Deux autres types de débats, qui se ressemblent un peu sur le fond, existent égale­ment dans ma classe: le premier que je qualifie­rai de "débat d'opposition" a lieu lorsque les enfants décident d'un thème amenant des "pour" et des "contre" comme ils le disent eux-mêmes.
Cet exemple "les esprits existent-ils?" 10 est révélateur de ce type de discussion, en ce sens que de toutes façons, comme le système de référence de chacun est diffé­rent de celui de son voi­sin, il est rare de voir un enfant changer d'avis. 
 
- Bernadette : Moi je connais une fille, eh ben son père il parle aux esprits.

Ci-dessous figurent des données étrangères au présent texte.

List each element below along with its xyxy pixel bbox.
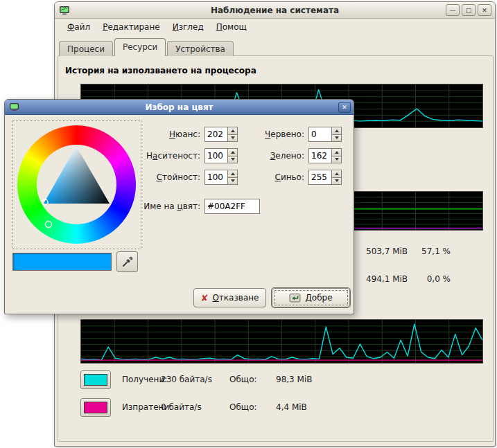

- Stéphane : Tu l'as vu toi l'esprit ?
- Vérane : Et qu'est-ce que c'est qui te le prouve, que c'est vrai, qu'il a parlé aux esprits ?
- Bernadette : J'ai demandé au garçon et puis il a dit c'était vrai.
- Cédric : Il raconte peut-être des histoires hein ! Il faut le voir pour avoir la preuve hein !
- Bernadette : L'esprit lui a dit qu'il aurait une Peugeot 205, puis, par sa grand-mère il l'a eue, la Peu­geot 205.
- Vérane : Si ça se trouve il a de­mandé à sa grand-mère, peut-être qu'il t'a menti hein!
- Bernadette : C'était un cadeau d'anniversaire.
- Vérane : Ben, peut-être qu'il a de­mandé.
- Bernadette : Non.
- Vérane : Qu'est-ce que tu en sais ?
- Bernadette : Il me l'a dit.
- Vérane : Mmm, rien ne le prouve.
- Jany : Moi un jour, y'a des gens qui sont venus chez ma grand-mère, j'y étais pendant ce temps, ils se sont mis autour d'une table ronde puis ils ont dit : esprit si tu m'en­tends fait claquer la fenêtre, et puis euh, ça a fait claquer la fenê­tre, et j'étais en ce moment juste à côté.
- Stéphane : Premièrement les es­prits ça n'existe pas.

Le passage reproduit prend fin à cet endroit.